---------- EXTRACTED DATA

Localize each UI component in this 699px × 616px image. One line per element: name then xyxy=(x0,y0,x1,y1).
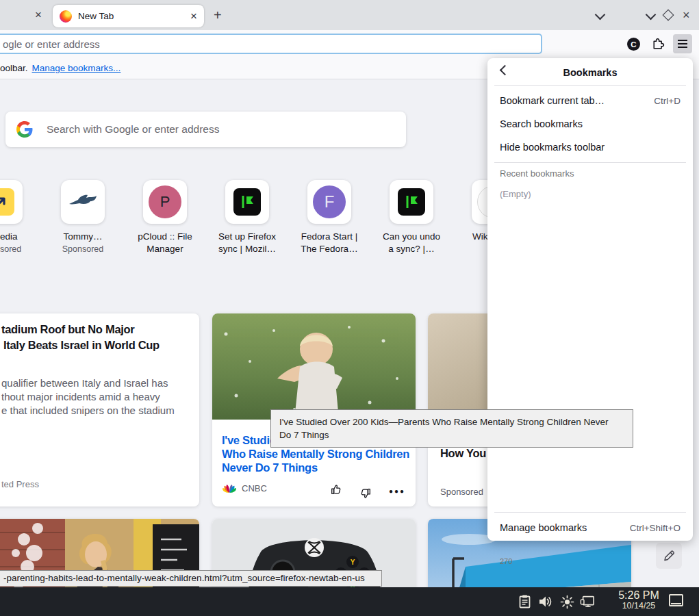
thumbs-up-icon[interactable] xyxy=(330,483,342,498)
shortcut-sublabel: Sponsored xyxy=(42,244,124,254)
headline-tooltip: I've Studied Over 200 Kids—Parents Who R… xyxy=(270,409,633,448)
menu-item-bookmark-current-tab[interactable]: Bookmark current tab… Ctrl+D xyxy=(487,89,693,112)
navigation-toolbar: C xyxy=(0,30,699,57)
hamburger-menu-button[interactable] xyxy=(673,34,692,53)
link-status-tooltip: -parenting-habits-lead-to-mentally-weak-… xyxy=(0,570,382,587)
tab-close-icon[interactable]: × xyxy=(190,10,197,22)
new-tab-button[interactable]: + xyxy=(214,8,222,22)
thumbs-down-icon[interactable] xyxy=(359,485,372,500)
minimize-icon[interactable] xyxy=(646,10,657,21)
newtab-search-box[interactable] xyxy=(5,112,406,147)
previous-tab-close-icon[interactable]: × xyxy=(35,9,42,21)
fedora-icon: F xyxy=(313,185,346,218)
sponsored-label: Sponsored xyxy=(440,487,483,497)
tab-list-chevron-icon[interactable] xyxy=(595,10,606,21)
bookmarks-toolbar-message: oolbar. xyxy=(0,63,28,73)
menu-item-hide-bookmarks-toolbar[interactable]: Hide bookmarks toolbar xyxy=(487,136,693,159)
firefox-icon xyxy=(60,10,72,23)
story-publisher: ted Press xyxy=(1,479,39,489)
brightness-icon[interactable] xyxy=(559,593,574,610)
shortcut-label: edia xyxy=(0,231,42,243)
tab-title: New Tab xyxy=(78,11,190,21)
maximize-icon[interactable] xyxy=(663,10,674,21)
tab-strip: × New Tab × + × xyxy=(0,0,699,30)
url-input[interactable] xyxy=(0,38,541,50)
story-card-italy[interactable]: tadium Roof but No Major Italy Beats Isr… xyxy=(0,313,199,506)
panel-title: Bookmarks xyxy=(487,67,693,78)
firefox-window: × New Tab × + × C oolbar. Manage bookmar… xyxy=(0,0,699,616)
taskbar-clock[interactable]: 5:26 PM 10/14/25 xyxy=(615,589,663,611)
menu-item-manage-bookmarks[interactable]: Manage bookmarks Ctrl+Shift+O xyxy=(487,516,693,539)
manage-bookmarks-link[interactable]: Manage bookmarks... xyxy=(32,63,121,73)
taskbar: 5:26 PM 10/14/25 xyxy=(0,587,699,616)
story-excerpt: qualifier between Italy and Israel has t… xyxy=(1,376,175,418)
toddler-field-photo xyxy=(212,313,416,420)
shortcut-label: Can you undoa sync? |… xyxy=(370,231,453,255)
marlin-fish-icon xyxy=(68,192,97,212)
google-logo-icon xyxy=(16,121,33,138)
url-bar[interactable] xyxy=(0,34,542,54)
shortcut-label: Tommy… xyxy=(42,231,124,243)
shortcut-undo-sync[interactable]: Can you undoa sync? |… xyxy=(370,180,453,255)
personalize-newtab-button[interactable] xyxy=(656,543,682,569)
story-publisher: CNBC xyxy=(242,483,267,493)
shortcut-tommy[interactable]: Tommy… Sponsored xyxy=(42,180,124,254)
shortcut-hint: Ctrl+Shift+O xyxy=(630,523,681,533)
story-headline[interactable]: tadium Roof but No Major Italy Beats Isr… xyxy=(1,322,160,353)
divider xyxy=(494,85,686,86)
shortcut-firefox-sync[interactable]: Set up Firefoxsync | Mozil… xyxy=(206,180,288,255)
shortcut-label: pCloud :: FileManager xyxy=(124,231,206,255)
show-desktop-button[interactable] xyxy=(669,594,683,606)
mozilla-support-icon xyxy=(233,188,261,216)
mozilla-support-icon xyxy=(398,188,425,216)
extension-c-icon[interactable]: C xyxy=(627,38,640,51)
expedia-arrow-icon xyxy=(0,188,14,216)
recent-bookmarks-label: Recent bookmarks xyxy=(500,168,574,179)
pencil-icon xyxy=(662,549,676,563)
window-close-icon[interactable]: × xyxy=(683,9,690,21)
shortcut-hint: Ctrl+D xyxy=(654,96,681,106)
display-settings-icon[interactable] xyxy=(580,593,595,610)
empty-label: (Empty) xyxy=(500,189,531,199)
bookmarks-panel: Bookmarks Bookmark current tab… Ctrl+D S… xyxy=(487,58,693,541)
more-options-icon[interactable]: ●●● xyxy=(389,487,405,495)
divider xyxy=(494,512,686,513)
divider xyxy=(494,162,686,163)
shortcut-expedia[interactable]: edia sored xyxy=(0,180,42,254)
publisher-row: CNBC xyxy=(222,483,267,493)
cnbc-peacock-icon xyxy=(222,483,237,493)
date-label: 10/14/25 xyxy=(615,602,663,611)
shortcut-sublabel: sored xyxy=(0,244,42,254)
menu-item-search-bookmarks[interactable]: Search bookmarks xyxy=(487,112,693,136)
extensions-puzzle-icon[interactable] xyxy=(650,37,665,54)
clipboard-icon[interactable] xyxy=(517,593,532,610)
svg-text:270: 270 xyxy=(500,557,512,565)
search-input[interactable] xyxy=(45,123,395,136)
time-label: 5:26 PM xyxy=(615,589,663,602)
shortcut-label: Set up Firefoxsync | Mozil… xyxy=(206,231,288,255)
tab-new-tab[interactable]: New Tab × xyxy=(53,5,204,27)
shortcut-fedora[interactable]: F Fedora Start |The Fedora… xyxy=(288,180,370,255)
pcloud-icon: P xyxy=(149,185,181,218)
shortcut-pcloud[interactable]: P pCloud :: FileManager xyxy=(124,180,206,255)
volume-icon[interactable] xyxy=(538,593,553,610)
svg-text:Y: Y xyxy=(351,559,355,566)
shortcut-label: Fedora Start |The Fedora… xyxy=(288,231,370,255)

--------------------

▶ TASK REQUIREMENTS
Reproduce each line above exactly, but not a single picture.

▶ OUTPUT FOR THIS EXERCISE
Localize each UI component in this 699px × 616px image. One line per element: name then xyxy=(x0,y0,x1,y1).
thumbs-up-icon[interactable] xyxy=(330,483,342,498)
shortcut-sublabel: Sponsored xyxy=(42,244,124,254)
headline-tooltip: I've Studied Over 200 Kids—Parents Who R… xyxy=(270,409,633,448)
menu-item-bookmark-current-tab[interactable]: Bookmark current tab… Ctrl+D xyxy=(487,89,693,112)
navigation-toolbar: C xyxy=(0,30,699,57)
hamburger-menu-button[interactable] xyxy=(673,34,692,53)
link-status-tooltip: -parenting-habits-lead-to-mentally-weak-… xyxy=(0,570,382,587)
tab-close-icon[interactable]: × xyxy=(190,10,197,22)
new-tab-button[interactable]: + xyxy=(214,8,222,22)
thumbs-down-icon[interactable] xyxy=(359,485,372,500)
minimize-icon[interactable] xyxy=(646,10,657,21)
newtab-search-box[interactable] xyxy=(5,112,406,147)
previous-tab-close-icon[interactable]: × xyxy=(35,9,42,21)
fedora-icon: F xyxy=(313,185,346,218)
sponsored-label: Sponsored xyxy=(440,487,483,497)
tab-list-chevron-icon[interactable] xyxy=(595,10,606,21)
bookmarks-toolbar-message: oolbar. xyxy=(0,63,28,73)
menu-item-hide-bookmarks-toolbar[interactable]: Hide bookmarks toolbar xyxy=(487,136,693,159)
firefox-icon xyxy=(60,10,72,23)
story-publisher: ted Press xyxy=(1,479,39,489)
brightness-icon[interactable] xyxy=(559,593,574,610)
shortcut-label: edia xyxy=(0,231,42,243)
tab-title: New Tab xyxy=(78,11,190,21)
maximize-icon[interactable] xyxy=(663,10,674,21)
tab-strip: × New Tab × + × xyxy=(0,0,699,30)
url-input[interactable] xyxy=(0,38,541,50)
story-card-italy[interactable]: tadium Roof but No Major Italy Beats Isr… xyxy=(0,313,199,506)
panel-title: Bookmarks xyxy=(487,67,693,78)
firefox-window: × New Tab × + × C oolbar. Manage bookmar… xyxy=(0,0,699,616)
taskbar-clock[interactable]: 5:26 PM 10/14/25 xyxy=(615,589,663,611)
menu-item-manage-bookmarks[interactable]: Manage bookmarks Ctrl+Shift+O xyxy=(487,516,693,539)
manage-bookmarks-link[interactable]: Manage bookmarks... xyxy=(32,63,121,73)
taskbar: 5:26 PM 10/14/25 xyxy=(0,587,699,616)
story-excerpt: qualifier between Italy and Israel has t… xyxy=(1,376,175,418)
toddler-field-photo xyxy=(212,313,416,420)
shortcut-label: Can you undoa sync? |… xyxy=(370,231,453,255)
marlin-fish-icon xyxy=(68,192,97,212)
google-logo-icon xyxy=(16,121,33,138)
url-bar[interactable] xyxy=(0,34,542,54)
shortcut-label: Tommy… xyxy=(42,231,124,243)
shortcut-undo-sync[interactable]: Can you undoa sync? |… xyxy=(370,180,453,255)
personalize-newtab-button[interactable] xyxy=(656,543,682,569)
story-publisher: CNBC xyxy=(242,483,267,493)
shortcut-tommy[interactable]: Tommy… Sponsored xyxy=(42,180,124,254)
shortcut-hint: Ctrl+Shift+O xyxy=(630,523,681,533)
story-headline[interactable]: tadium Roof but No Major Italy Beats Isr… xyxy=(1,322,160,353)
divider xyxy=(494,85,686,86)
shortcut-firefox-sync[interactable]: Set up Firefoxsync | Mozil… xyxy=(206,180,288,255)
shortcut-label: pCloud :: FileManager xyxy=(124,231,206,255)
show-desktop-button[interactable] xyxy=(669,594,683,606)
mozilla-support-icon xyxy=(233,188,261,216)
mozilla-support-icon xyxy=(398,188,425,216)
extension-c-icon[interactable]: C xyxy=(627,38,640,51)
expedia-arrow-icon xyxy=(0,188,14,216)
recent-bookmarks-label: Recent bookmarks xyxy=(500,168,574,179)
pencil-icon xyxy=(662,549,676,563)
window-close-icon[interactable]: × xyxy=(683,9,690,21)
shortcut-hint: Ctrl+D xyxy=(654,96,681,106)
display-settings-icon[interactable] xyxy=(580,593,595,610)
empty-label: (Empty) xyxy=(500,189,531,199)
bookmarks-panel: Bookmarks Bookmark current tab… Ctrl+D S… xyxy=(487,58,693,541)
more-options-icon[interactable]: ●●● xyxy=(389,487,405,495)
divider xyxy=(494,512,686,513)
divider xyxy=(494,162,686,163)
shortcut-expedia[interactable]: edia sored xyxy=(0,180,42,254)
publisher-row: CNBC xyxy=(222,483,267,493)
cnbc-peacock-icon xyxy=(222,483,237,493)
date-label: 10/14/25 xyxy=(615,602,663,611)
shortcut-sublabel: sored xyxy=(0,244,42,254)
menu-item-search-bookmarks[interactable]: Search bookmarks xyxy=(487,112,693,136)
extensions-puzzle-icon[interactable] xyxy=(650,37,665,54)
clipboard-icon[interactable] xyxy=(517,593,532,610)
svg-text:270: 270 xyxy=(500,557,512,565)
search-input[interactable] xyxy=(45,123,395,136)
time-label: 5:26 PM xyxy=(615,589,663,602)
shortcut-label: Set up Firefoxsync | Mozil… xyxy=(206,231,288,255)
tab-new-tab[interactable]: New Tab × xyxy=(53,5,204,27)
shortcut-fedora[interactable]: F Fedora Start |The Fedora… xyxy=(288,180,370,255)
pcloud-icon: P xyxy=(149,185,181,218)
shortcut-pcloud[interactable]: P pCloud :: FileManager xyxy=(124,180,206,255)
volume-icon[interactable] xyxy=(538,593,553,610)
svg-text:Y: Y xyxy=(351,559,355,566)
shortcut-label: Fedora Start |The Fedora… xyxy=(288,231,370,255)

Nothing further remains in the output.